START Records supplied

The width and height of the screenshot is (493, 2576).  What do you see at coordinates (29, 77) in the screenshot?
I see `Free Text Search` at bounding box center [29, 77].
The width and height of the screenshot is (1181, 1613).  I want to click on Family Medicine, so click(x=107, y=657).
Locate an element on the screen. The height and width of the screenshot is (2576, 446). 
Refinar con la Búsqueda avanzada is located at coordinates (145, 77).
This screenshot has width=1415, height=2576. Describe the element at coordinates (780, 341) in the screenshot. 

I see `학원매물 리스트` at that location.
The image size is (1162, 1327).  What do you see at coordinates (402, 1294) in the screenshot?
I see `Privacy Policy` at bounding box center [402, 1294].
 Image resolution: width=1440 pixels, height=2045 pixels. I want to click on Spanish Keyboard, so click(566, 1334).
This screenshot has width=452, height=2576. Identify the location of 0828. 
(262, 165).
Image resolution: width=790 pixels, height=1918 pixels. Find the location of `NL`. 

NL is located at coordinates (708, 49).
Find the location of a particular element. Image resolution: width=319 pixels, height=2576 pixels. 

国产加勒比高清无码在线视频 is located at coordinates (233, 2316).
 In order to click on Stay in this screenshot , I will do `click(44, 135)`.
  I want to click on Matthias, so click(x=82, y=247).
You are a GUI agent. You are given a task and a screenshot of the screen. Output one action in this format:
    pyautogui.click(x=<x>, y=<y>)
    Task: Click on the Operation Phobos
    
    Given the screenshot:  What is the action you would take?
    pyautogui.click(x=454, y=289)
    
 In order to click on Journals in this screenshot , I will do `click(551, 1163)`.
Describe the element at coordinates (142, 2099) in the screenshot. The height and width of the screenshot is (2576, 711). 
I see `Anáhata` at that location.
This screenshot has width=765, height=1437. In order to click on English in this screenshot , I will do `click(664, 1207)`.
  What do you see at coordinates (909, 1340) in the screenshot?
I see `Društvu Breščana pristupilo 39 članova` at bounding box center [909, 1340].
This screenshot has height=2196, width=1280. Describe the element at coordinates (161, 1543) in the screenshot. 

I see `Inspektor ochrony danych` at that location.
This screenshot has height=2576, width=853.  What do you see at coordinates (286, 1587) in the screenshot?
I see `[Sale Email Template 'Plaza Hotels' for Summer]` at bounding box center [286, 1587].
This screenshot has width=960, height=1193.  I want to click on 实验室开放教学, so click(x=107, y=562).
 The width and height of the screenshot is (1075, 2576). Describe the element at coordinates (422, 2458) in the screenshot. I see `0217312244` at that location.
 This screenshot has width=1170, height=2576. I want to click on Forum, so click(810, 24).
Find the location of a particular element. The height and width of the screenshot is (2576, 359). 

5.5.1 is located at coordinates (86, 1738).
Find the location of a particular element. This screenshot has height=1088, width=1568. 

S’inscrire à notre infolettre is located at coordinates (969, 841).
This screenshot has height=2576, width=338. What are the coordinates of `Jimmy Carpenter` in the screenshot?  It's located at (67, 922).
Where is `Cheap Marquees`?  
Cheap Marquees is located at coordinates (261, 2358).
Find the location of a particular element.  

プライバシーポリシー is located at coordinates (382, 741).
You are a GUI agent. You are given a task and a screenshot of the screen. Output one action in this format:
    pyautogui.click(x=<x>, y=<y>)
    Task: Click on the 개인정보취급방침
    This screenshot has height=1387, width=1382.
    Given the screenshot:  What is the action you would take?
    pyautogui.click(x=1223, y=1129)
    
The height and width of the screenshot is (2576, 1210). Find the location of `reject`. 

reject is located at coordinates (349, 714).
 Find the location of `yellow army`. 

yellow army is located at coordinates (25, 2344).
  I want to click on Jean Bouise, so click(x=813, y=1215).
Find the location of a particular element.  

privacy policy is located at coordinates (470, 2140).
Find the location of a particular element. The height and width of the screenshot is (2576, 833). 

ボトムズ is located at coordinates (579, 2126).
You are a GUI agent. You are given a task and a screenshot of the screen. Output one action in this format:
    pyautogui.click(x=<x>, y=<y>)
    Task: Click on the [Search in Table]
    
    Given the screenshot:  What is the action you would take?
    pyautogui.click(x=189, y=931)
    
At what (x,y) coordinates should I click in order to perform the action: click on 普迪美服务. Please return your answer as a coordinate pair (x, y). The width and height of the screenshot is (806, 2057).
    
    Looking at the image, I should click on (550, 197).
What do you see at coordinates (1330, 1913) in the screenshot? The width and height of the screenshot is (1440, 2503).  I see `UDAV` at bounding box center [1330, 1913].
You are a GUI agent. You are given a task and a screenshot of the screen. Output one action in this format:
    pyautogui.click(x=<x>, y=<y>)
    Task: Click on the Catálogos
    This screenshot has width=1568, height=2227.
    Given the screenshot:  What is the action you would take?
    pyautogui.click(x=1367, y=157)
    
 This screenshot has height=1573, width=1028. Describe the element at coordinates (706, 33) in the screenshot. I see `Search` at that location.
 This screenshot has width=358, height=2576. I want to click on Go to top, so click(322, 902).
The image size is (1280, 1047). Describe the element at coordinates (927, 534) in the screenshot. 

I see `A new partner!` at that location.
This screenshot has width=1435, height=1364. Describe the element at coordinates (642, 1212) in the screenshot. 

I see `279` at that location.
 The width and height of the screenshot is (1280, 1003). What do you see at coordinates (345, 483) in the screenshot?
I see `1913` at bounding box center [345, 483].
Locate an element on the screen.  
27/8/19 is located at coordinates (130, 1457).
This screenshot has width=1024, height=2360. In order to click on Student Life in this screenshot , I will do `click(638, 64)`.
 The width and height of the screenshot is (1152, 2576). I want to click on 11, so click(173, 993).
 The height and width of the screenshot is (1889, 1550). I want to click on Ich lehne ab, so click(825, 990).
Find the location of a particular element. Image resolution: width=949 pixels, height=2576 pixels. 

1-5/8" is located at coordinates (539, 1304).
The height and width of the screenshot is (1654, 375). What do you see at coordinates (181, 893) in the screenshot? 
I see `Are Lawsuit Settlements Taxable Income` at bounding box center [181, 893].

END Records supplied

[Exercise requirements]
Each record above is to be reproduced exactly, in full.

[Answer box]
The width and height of the screenshot is (493, 2576).  What do you see at coordinates (29, 77) in the screenshot?
I see `Free Text Search` at bounding box center [29, 77].
The width and height of the screenshot is (1181, 1613).  I want to click on Family Medicine, so click(x=107, y=657).
Locate an element on the screen. The height and width of the screenshot is (2576, 446). 
Refinar con la Búsqueda avanzada is located at coordinates (145, 77).
This screenshot has width=1415, height=2576. Describe the element at coordinates (780, 341) in the screenshot. 

I see `학원매물 리스트` at that location.
The image size is (1162, 1327).  What do you see at coordinates (402, 1294) in the screenshot?
I see `Privacy Policy` at bounding box center [402, 1294].
 Image resolution: width=1440 pixels, height=2045 pixels. I want to click on Spanish Keyboard, so click(566, 1334).
This screenshot has width=452, height=2576. Identify the location of 0828. 
(262, 165).
Image resolution: width=790 pixels, height=1918 pixels. Find the location of `NL`. 

NL is located at coordinates (708, 49).
Find the location of a particular element. Image resolution: width=319 pixels, height=2576 pixels. 

国产加勒比高清无码在线视频 is located at coordinates (233, 2316).
 In order to click on Stay in this screenshot , I will do `click(44, 135)`.
  I want to click on Matthias, so click(x=82, y=247).
You are a GUI agent. You are given a task and a screenshot of the screen. Output one action in this format:
    pyautogui.click(x=<x>, y=<y>)
    Task: Click on the Operation Phobos
    
    Given the screenshot:  What is the action you would take?
    pyautogui.click(x=454, y=289)
    
 In order to click on Journals in this screenshot , I will do `click(551, 1163)`.
Describe the element at coordinates (142, 2099) in the screenshot. The height and width of the screenshot is (2576, 711). 
I see `Anáhata` at that location.
This screenshot has width=765, height=1437. In order to click on English in this screenshot , I will do `click(664, 1207)`.
  What do you see at coordinates (909, 1340) in the screenshot?
I see `Društvu Breščana pristupilo 39 članova` at bounding box center [909, 1340].
This screenshot has height=2196, width=1280. Describe the element at coordinates (161, 1543) in the screenshot. 

I see `Inspektor ochrony danych` at that location.
This screenshot has height=2576, width=853.  What do you see at coordinates (286, 1587) in the screenshot?
I see `[Sale Email Template 'Plaza Hotels' for Summer]` at bounding box center [286, 1587].
This screenshot has width=960, height=1193.  I want to click on 实验室开放教学, so click(x=107, y=562).
 The width and height of the screenshot is (1075, 2576). Describe the element at coordinates (422, 2458) in the screenshot. I see `0217312244` at that location.
 This screenshot has width=1170, height=2576. I want to click on Forum, so click(810, 24).
Find the location of a particular element. The height and width of the screenshot is (2576, 359). 

5.5.1 is located at coordinates (86, 1738).
Find the location of a particular element. This screenshot has height=1088, width=1568. 

S’inscrire à notre infolettre is located at coordinates (969, 841).
This screenshot has height=2576, width=338. What are the coordinates of `Jimmy Carpenter` in the screenshot?  It's located at (67, 922).
Where is `Cheap Marquees`?  
Cheap Marquees is located at coordinates (261, 2358).
Find the location of a particular element.  

プライバシーポリシー is located at coordinates (382, 741).
You are a GUI agent. You are given a task and a screenshot of the screen. Output one action in this format:
    pyautogui.click(x=<x>, y=<y>)
    Task: Click on the 개인정보취급방침
    This screenshot has height=1387, width=1382.
    Given the screenshot:  What is the action you would take?
    pyautogui.click(x=1223, y=1129)
    
The height and width of the screenshot is (2576, 1210). Find the location of `reject`. 

reject is located at coordinates (349, 714).
 Find the location of `yellow army`. 

yellow army is located at coordinates (25, 2344).
  I want to click on Jean Bouise, so click(x=813, y=1215).
Find the location of a particular element.  

privacy policy is located at coordinates (470, 2140).
Find the location of a particular element. The height and width of the screenshot is (2576, 833). 

ボトムズ is located at coordinates (579, 2126).
You are a GUI agent. You are given a task and a screenshot of the screen. Output one action in this format:
    pyautogui.click(x=<x>, y=<y>)
    Task: Click on the [Search in Table]
    
    Given the screenshot:  What is the action you would take?
    pyautogui.click(x=189, y=931)
    
At what (x,y) coordinates should I click in order to perform the action: click on 普迪美服务. Please return your answer as a coordinate pair (x, y). The width and height of the screenshot is (806, 2057).
    
    Looking at the image, I should click on (550, 197).
What do you see at coordinates (1330, 1913) in the screenshot? The width and height of the screenshot is (1440, 2503).  I see `UDAV` at bounding box center [1330, 1913].
You are a GUI agent. You are given a task and a screenshot of the screen. Output one action in this format:
    pyautogui.click(x=<x>, y=<y>)
    Task: Click on the Catálogos
    This screenshot has width=1568, height=2227.
    Given the screenshot:  What is the action you would take?
    pyautogui.click(x=1367, y=157)
    
 This screenshot has height=1573, width=1028. Describe the element at coordinates (706, 33) in the screenshot. I see `Search` at that location.
 This screenshot has width=358, height=2576. I want to click on Go to top, so click(322, 902).
The image size is (1280, 1047). Describe the element at coordinates (927, 534) in the screenshot. 

I see `A new partner!` at that location.
This screenshot has width=1435, height=1364. Describe the element at coordinates (642, 1212) in the screenshot. 

I see `279` at that location.
 The width and height of the screenshot is (1280, 1003). What do you see at coordinates (345, 483) in the screenshot?
I see `1913` at bounding box center [345, 483].
Locate an element on the screen.  
27/8/19 is located at coordinates (130, 1457).
This screenshot has width=1024, height=2360. In order to click on Student Life in this screenshot , I will do `click(638, 64)`.
 The width and height of the screenshot is (1152, 2576). I want to click on 11, so click(173, 993).
 The height and width of the screenshot is (1889, 1550). I want to click on Ich lehne ab, so click(825, 990).
Find the location of a particular element. Image resolution: width=949 pixels, height=2576 pixels. 

1-5/8" is located at coordinates (539, 1304).
The height and width of the screenshot is (1654, 375). What do you see at coordinates (181, 893) in the screenshot? 
I see `Are Lawsuit Settlements Taxable Income` at bounding box center [181, 893].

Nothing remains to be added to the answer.